La forma en que se sondea la relación entre la existencia concreta y los episodios históricos, además de las alusiones estéticas, es impecable.

GINEBRA VIVA AUTOR 79/Leopoldo_CervantesOrtiz 26 DE MARZO DE 2021 10:15 h
Pablo Montoya en la Feria del Libro de Bogotá, en 2018.

Mi ojo ve catástrofes. Torrentes desbordados que parecen cabellos. Temblores de árboles como manos entrelazadas. Mi ojo ve valles, montañas, nubes. Y en ellos ve la naciente geografía de un sueño. O el sueño de un geógrafo que yo mismo he creado. Mi ojo ve mantos, velos, filigranas que son trozos de escoria, escupas y otras secreciones. Mi ojo ve en la mancha de pintura un pájaro, el lagarto, la babosa, un rayo de luz en la noche que dura más que la luz definida en un instante por mi ojo. En el ojo del otro el mío se detiene. Y ve cimas y abismos. Desembocaduras y manantiales. […][1]



Pablo Montoya, “Leonardo”



 



“Creo que en estas semblanzas de personajes de la historia y la imaginación está definida, fragmentariamente, mi visión del mundo y de los hombres, así como una búsqueda estilística afianzada en la frase corta y la palabra justa, y un deseo de transgredir los géneros. Terceto podría tal vez leerse como un amplio abanico de poemas en prosa o de minificciones. Narraciones breves en las que la poesía, el ensayo y el cuento intentan abrazarse. Estos textos podrían leerse también como los trozos dispersos de una novela, como las ruinas, oscuras y luminosas, de un sueño” (énfasis agregado)[2]. Con estas palabras, el escritor colombiano Pablo Montoya (incluido en la tesis doctoral de Juan Esteban Londoño, por cuya influencia surgió este artículo) se refiere en una nota final a la recopilación que dio a conocer en marzo de 2016 y que incluye tres de sus volúmenes poéticos más afines en cuanto a la forma y el proyecto: Viajeros, originalmente de 1999, Trazos (2007) y Programa de mano (2014).

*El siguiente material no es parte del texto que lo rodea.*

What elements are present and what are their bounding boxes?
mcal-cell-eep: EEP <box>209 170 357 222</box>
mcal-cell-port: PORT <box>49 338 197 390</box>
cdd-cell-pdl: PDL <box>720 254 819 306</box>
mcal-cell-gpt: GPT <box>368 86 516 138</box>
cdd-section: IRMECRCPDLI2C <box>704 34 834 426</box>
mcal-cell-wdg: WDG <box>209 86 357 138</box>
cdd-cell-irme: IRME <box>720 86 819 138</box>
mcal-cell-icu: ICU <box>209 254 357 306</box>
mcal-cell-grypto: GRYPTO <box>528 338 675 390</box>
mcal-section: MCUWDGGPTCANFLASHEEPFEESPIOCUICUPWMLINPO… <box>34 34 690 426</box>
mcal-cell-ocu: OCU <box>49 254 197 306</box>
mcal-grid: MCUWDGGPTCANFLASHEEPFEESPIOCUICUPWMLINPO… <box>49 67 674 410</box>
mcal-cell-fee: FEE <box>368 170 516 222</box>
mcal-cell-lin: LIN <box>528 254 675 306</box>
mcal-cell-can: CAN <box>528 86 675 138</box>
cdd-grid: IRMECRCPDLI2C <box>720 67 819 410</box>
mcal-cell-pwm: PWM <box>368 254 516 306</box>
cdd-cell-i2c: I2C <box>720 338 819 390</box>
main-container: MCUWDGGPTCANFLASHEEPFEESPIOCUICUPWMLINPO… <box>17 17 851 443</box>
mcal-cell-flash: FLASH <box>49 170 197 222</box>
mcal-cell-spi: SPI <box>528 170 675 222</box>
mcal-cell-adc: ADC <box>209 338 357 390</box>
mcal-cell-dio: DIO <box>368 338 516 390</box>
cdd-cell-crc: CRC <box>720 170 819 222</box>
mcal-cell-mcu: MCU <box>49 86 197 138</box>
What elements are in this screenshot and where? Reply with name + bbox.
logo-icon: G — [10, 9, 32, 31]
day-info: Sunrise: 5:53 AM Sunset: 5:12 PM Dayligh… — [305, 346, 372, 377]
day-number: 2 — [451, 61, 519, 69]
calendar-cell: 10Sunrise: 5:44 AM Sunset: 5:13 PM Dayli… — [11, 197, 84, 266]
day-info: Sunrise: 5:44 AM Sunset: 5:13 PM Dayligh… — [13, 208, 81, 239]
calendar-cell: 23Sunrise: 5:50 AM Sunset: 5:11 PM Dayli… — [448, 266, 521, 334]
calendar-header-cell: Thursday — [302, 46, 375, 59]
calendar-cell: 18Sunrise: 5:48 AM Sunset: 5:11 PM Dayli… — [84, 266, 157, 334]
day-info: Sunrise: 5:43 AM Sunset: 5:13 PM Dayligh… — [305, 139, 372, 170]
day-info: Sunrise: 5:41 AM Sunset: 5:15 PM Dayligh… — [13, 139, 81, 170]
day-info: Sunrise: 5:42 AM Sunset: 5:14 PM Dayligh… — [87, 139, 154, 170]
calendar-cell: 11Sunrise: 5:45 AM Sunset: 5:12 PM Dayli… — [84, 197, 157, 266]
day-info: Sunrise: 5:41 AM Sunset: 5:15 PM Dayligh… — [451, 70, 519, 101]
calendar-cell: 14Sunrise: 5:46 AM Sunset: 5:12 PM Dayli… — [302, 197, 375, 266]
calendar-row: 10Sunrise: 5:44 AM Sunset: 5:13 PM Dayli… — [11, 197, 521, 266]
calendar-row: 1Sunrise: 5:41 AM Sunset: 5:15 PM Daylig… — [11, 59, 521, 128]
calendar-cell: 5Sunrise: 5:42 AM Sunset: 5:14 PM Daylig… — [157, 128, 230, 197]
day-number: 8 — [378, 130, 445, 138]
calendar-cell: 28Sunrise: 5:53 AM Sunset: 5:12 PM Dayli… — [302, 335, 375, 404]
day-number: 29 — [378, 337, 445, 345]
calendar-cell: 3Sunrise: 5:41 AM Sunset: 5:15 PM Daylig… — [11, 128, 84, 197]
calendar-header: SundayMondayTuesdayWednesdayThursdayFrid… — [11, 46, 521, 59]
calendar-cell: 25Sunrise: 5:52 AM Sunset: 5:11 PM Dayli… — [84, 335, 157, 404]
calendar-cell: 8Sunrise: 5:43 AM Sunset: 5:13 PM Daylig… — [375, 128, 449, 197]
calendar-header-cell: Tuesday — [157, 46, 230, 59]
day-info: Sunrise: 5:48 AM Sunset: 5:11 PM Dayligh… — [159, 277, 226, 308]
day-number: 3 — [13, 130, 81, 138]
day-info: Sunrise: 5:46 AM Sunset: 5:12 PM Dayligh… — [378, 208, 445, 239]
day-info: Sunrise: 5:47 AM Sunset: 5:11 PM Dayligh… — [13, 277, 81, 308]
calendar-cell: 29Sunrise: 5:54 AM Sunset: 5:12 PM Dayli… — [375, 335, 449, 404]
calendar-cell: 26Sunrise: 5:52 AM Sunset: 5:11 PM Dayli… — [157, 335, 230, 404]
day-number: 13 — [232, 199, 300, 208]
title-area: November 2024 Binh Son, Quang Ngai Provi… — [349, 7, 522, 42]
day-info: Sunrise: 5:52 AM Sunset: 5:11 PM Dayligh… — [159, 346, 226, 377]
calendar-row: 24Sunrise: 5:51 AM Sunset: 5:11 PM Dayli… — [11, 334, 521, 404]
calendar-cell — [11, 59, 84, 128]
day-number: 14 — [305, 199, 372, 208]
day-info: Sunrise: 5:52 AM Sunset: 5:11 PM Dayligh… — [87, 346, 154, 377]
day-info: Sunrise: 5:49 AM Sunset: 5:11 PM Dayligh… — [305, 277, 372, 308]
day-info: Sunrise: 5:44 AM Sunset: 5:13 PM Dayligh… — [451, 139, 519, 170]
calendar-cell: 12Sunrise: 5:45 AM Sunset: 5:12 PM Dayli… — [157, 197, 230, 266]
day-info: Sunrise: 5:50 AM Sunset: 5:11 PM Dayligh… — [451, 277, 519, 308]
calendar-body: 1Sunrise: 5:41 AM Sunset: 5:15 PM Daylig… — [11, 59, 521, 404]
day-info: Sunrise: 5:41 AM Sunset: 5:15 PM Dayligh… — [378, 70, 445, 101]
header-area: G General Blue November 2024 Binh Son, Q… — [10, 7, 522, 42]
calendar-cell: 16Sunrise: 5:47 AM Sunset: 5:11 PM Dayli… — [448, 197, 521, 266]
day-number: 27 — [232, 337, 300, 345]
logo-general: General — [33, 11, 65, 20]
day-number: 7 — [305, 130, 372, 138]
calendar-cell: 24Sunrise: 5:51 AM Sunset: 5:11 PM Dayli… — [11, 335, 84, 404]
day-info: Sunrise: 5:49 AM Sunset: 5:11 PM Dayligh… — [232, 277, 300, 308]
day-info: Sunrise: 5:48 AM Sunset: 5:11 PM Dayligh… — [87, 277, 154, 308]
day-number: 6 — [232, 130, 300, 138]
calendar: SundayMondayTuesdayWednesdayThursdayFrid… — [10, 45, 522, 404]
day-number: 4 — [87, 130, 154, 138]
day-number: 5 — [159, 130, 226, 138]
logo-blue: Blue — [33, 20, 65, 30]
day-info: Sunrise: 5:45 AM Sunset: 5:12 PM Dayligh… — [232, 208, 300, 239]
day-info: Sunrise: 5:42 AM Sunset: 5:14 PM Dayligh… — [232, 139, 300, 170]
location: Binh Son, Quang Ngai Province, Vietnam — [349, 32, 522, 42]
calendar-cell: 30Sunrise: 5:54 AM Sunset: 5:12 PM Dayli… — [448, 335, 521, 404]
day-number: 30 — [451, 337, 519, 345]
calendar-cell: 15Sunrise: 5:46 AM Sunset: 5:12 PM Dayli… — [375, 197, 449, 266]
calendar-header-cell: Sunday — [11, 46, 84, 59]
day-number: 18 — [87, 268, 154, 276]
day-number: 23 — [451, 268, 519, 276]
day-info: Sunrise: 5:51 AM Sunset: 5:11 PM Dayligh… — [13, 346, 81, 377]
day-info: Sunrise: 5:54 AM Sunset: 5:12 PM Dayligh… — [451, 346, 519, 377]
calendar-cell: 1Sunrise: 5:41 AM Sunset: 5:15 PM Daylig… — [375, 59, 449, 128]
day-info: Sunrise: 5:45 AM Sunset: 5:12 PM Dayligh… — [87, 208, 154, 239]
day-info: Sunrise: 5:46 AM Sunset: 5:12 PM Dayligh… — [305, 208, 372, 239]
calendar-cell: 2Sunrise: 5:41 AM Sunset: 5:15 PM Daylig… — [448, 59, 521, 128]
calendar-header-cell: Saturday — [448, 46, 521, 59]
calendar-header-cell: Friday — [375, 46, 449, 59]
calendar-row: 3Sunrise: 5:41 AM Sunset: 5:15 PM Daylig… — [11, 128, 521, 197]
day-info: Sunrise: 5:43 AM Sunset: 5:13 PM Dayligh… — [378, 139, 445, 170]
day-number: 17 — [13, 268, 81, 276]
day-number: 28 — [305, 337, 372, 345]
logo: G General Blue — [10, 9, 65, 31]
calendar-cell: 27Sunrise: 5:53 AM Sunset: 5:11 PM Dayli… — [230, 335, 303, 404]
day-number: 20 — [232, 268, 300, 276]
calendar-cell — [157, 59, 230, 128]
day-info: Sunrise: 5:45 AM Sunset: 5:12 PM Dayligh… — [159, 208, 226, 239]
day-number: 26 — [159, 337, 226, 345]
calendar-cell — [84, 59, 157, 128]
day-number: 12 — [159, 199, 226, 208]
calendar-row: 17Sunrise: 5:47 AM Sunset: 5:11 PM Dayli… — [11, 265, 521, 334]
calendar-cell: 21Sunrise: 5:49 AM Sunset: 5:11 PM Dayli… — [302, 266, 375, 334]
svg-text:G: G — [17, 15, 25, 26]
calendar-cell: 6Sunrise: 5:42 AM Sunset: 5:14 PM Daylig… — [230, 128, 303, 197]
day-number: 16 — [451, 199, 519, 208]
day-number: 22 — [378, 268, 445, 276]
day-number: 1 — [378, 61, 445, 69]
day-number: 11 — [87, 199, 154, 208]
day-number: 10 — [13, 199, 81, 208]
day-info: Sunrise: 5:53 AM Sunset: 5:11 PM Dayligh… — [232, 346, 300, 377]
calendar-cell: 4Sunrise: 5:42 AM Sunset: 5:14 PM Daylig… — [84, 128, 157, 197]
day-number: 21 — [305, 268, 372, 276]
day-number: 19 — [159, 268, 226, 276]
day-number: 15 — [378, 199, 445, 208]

Un panorama rápido y eficaz de la obra poética puede leerse en Mi mano busca en el vacío. Antología poética (2019), parte de la hermosa colección “Un libro por centavos”, de la Universidad Externado de Colombia y que puede descargarse gratuitamente. En escasas 67 páginas es posible degustar algunos textos de seis poemarios de Montoya: Cuaderno de París, Sólo una luz de agua y Hombre en ruinas, además de los incluidos en Terceto.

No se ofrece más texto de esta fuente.